The major averages all ended higher, with the tech-laden Nasdaq outperforming with a sharp uptick. The Dow, which slipped to 34,552.23 around noon, losing more than 300 points in the process, ended the session with a gain of 94.65 points or 0.27 percent at 34,955.89.
The S&P 500 settled with a gain of 32.46 points or 0.71 percent at 4,575.52, nearly 60 points off the session’s low of 4,517.69. The Nasdaq, which saw a brief spell in negative territory around noon, ended stronger by 185.60 points or 1.31 percent at 14,354.90.

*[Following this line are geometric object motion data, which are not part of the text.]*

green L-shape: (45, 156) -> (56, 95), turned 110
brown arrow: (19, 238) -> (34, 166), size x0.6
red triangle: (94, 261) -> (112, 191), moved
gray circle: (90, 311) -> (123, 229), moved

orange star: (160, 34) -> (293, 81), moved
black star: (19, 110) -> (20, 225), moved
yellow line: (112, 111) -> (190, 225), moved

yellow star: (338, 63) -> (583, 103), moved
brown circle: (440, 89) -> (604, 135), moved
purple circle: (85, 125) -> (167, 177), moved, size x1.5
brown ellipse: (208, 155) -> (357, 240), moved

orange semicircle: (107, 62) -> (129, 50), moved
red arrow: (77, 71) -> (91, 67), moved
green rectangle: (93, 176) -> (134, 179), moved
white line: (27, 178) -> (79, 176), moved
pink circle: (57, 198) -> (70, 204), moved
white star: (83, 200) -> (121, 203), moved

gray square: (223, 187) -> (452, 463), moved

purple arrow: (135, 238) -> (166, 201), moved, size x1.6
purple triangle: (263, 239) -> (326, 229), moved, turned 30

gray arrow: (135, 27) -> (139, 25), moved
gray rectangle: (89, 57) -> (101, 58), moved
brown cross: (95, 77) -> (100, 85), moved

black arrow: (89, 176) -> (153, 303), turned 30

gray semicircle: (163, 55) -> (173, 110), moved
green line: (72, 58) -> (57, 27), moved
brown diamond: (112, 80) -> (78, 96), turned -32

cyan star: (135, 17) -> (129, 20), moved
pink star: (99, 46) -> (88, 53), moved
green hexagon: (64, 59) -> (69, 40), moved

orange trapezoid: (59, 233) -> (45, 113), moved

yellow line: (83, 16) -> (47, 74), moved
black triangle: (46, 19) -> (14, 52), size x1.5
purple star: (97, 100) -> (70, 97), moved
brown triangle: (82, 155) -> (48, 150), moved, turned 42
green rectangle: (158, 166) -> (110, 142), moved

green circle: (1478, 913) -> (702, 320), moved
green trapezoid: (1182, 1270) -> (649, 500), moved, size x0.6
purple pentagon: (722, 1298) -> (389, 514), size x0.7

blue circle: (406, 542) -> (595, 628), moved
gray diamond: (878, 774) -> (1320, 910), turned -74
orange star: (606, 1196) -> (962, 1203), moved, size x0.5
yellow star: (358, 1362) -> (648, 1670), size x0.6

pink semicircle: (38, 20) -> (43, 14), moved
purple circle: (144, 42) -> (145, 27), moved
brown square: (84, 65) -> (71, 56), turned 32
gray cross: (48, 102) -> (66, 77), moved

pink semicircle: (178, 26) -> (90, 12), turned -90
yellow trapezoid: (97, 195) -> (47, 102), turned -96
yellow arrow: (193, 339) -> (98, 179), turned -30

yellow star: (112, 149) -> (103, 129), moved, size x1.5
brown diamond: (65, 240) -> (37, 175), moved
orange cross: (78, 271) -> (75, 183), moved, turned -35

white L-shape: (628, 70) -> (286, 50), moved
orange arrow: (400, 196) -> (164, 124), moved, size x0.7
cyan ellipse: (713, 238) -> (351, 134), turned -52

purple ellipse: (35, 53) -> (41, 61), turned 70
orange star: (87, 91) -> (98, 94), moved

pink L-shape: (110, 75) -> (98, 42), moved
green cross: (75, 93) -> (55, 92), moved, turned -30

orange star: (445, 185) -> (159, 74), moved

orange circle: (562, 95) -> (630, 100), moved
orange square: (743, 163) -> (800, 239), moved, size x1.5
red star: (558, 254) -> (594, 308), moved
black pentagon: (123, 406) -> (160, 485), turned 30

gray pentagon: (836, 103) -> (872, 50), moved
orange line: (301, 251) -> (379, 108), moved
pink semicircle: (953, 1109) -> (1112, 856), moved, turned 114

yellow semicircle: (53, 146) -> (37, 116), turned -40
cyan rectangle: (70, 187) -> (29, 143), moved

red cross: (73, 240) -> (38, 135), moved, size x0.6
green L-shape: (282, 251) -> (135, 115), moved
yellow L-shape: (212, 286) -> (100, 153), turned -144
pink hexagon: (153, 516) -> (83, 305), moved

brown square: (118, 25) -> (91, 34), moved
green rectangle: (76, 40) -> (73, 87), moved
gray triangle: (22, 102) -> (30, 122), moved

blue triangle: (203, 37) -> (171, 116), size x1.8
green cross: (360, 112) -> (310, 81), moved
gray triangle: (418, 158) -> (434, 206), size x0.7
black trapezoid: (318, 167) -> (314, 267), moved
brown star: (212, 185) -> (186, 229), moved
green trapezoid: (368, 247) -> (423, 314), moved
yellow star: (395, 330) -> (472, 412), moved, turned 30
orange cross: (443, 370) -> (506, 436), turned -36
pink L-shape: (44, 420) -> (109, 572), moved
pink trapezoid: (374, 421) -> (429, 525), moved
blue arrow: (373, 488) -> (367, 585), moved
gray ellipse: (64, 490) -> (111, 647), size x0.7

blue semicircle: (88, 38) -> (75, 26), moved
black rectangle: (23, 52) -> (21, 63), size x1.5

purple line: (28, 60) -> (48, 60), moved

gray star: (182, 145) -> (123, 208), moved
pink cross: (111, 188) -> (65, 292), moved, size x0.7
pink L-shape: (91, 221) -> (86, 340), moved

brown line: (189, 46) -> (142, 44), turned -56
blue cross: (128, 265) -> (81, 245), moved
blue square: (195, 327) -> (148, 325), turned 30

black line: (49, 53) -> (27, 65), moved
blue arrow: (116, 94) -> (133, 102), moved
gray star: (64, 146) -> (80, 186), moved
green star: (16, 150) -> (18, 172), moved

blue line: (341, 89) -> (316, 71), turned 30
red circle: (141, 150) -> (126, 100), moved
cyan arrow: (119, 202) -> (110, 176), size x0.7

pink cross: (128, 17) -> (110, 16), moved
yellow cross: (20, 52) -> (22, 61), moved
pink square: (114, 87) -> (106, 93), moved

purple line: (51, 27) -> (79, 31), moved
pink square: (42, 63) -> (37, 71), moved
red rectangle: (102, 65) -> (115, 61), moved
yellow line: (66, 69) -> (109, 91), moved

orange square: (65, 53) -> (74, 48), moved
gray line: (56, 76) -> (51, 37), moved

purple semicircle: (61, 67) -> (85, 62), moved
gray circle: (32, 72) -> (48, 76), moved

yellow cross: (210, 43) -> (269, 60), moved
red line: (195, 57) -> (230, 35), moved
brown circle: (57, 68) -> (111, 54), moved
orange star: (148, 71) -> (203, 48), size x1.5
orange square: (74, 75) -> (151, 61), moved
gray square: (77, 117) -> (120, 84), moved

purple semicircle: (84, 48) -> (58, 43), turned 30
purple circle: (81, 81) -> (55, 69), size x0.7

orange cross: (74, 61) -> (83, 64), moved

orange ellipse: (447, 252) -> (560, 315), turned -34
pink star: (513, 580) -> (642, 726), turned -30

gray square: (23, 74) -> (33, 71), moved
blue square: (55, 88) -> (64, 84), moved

Meanwhile, the major European markets pared gains towards the later part of the session after a strong spell in positive territory following a steady start Monday morning. Germany’s DAX gained 0.78 percent and France’s CAC 40 settled with a gain of 0.54 percent, while the U.K.’s FTSE 100 ended down 0.14 percent.
Crude oil prices fell on Monday amid concerns about outlook for energy demand from the world’s largest oil importer after Shanghai announced fresh lockdowns to curb the spread of Covid-19 infections in the country. West Texas Intermediate Crude oil futures for May ended down by $7.94 or 7 percent at $105.96 a barrel.